Как живые, представляются мне удивленные лица некоторых из тех, кому приходилось говорить, как тяжело было расставаться с родным селом.
– Что же тут жалеть? Деревня, глушь, никаких культурных развлечений…
На других лицах выражается самое искреннее сочувствие.
– И вообще-то, какая тяжелая жизнь! Горе за горем!
Унылая, беспросветная… А в молодости ведь хочется повеселиться!.. Целая серия обвинений. Тяжелая, унылая жизнь, без культурных развлечений, без проблеска веселья… Это целый обвинительный акт против бедной Острой Луки, так обездолившей своих питомцев. Но, может быть, свидетель сказал не все или судьи неправильно его поняли?

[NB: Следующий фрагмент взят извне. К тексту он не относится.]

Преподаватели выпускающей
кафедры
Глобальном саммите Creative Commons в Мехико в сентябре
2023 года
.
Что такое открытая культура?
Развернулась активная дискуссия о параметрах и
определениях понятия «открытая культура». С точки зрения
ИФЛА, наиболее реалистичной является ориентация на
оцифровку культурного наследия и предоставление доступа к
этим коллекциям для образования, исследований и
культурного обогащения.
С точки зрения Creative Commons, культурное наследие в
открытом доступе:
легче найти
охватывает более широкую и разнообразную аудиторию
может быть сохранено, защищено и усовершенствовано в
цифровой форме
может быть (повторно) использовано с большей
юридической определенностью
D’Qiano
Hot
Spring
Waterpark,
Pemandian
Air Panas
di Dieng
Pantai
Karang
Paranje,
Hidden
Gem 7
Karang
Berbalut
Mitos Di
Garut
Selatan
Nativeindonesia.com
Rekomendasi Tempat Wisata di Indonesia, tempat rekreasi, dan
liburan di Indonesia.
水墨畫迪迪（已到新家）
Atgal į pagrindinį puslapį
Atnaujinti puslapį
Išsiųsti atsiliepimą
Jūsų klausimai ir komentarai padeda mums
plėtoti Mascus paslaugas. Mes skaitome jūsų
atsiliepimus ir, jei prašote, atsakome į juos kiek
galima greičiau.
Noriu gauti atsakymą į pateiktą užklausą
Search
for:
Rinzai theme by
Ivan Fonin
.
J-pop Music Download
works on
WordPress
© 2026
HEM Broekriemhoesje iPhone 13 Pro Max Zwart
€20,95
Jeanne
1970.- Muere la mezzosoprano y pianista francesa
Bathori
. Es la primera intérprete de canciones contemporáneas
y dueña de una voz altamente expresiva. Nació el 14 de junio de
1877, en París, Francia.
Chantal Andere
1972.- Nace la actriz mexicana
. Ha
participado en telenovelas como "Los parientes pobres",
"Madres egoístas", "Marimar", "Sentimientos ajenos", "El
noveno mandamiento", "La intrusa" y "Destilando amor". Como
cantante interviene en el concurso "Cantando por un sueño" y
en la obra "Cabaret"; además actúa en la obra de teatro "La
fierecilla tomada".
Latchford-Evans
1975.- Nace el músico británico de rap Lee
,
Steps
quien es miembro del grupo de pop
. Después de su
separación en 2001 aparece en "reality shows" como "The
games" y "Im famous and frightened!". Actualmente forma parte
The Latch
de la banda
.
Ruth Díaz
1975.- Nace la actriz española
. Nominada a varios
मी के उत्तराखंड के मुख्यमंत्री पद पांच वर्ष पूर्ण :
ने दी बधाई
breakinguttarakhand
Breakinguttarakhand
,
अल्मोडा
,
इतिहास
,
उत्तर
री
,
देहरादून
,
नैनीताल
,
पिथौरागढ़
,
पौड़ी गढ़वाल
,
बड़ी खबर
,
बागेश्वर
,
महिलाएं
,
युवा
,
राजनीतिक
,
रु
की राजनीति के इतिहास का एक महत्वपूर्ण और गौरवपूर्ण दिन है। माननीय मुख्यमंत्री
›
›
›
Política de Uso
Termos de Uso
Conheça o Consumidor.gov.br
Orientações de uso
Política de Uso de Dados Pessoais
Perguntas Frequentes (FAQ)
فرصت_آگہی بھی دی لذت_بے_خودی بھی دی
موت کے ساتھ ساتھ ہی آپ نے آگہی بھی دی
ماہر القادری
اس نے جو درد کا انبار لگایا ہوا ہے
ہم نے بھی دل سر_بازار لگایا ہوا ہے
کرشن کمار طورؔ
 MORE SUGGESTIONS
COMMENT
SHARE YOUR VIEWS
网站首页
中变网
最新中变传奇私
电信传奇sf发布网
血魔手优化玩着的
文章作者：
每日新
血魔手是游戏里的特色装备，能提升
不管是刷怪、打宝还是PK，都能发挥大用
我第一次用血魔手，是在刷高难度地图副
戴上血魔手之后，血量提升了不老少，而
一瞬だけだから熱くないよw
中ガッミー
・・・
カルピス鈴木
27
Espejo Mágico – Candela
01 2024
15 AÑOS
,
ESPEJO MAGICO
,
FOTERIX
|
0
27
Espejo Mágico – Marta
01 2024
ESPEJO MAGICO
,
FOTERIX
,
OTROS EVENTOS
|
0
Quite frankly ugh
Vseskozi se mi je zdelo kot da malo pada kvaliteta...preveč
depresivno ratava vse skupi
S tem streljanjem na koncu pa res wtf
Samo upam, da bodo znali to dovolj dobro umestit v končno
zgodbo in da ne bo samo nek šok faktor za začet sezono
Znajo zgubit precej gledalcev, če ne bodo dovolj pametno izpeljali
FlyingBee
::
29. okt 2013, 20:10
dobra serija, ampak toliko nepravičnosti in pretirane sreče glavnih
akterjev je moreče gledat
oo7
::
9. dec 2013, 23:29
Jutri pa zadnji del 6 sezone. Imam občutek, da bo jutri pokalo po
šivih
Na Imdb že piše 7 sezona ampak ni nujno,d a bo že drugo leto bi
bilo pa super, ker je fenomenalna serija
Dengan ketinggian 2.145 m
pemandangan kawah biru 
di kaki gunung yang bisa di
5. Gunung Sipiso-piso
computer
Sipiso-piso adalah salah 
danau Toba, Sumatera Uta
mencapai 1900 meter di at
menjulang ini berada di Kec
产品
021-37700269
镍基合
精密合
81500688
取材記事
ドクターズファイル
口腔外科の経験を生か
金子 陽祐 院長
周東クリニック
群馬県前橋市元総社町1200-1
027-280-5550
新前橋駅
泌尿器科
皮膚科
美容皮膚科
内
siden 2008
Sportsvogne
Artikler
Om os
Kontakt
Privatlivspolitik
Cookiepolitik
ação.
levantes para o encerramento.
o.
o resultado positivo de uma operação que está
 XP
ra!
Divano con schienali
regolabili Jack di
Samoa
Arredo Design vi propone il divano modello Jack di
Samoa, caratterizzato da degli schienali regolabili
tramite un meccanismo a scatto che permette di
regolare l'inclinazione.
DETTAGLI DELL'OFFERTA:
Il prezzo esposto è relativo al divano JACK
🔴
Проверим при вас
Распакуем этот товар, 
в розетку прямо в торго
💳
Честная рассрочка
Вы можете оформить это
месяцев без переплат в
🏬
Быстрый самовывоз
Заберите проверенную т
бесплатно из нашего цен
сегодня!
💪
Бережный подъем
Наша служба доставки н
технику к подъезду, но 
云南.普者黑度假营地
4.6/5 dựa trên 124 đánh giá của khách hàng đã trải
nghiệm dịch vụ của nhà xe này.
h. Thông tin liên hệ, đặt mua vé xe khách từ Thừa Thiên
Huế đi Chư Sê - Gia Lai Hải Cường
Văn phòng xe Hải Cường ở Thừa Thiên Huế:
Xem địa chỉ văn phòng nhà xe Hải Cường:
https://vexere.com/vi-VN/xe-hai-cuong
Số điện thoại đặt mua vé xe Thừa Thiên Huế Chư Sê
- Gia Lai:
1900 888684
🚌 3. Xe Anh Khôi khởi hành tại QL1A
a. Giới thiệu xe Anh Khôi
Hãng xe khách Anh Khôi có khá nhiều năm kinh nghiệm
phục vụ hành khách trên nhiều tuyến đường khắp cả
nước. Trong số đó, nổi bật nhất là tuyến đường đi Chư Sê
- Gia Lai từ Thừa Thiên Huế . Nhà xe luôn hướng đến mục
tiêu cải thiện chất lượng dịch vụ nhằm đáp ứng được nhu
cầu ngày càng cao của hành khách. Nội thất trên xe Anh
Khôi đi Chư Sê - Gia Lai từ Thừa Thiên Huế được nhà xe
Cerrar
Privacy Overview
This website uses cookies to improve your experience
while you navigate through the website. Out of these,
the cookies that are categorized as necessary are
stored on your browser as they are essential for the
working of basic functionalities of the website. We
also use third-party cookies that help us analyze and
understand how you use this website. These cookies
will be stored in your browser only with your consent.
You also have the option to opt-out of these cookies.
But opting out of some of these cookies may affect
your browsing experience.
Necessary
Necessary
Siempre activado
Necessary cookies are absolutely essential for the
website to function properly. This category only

Тяжелая жизнь. Горе, утраты, всевозможные испытания размечают ее, как вехи. Но не нужно их забывать, вехи потому и заметны, что резко отличаются от окружающей их ровной поверхности, и тем заметнее, чем ровнее эта поверхность. И не обойтись здесь без фразы, ставшей банальной как раз благодаря своей бесспорности, что счастье, как и здоровье, не замечается, пока оно есть. Зато, чем полнее было счастье, тем тяжелее терять его.
В последний год своей жизни Евгения Викторовна, может быть, уже бессознательно подводя итоги этой жизни, сказала бабушке Наталье Александровне:
– Шестнадцать лет прожили мы с Сережей, и он ни разу меня даже дурой не назвал.
Разве это не значит, что, несмотря на множество острых, тяжелых испытаний, которыми была наполнена их жизнь, супруги прожили шестнадцать лет большого, чистого счастья? Такого счастья, которому могли бы только позавидовать другие, те, чья жизнь внешне сложилась гораздо более удачно.
И разве не счастливые дети, прожившие сколько-то лет в атмосфере любви и согласия? Ведь даже ссоры в период ломки характеров так болезненно действовали на них именно потому, что были необычны, что нормальным состоянием всей семьи были мир, единодушие и непринужденное веселье. Вот именно веселье, а не уныние и скука. Даже в этот, внутренне самый тяжелый период их жизни, бурные вспышки так и оставались вспышками на фоне спокойных, дружелюбных отношений, оживленных разговоров, шуток и смеха. Тем более так было в другое время. Недаром сам отец Сергий никогда не мог долго пассивно подчиняться горю, не мог видеть около себя угнетенных, опустивших руки людей. Всегда он старался подбодрить их, оживить, найти какой-нибудь выход, средства для борьбы, вызвать хоть печальную, но улыбку. Потому и о безвозвратно потерянном счастье он вспоминал не с тоской, а с благодарностью, и в самых тяжелых условиях находил возможность увидеть малейший проблеск радости, воспользоваться им независимо от того, что будет дальше. Это не легкомыслие, не себялюбивая теория: «Хоть день, да мой!» Это нормальная потребность здорового человеческого духа, для которого нет ничего противоестественнее уныния, отчаяния, недаром признаваемого христианством за один из тяжелейших грехов.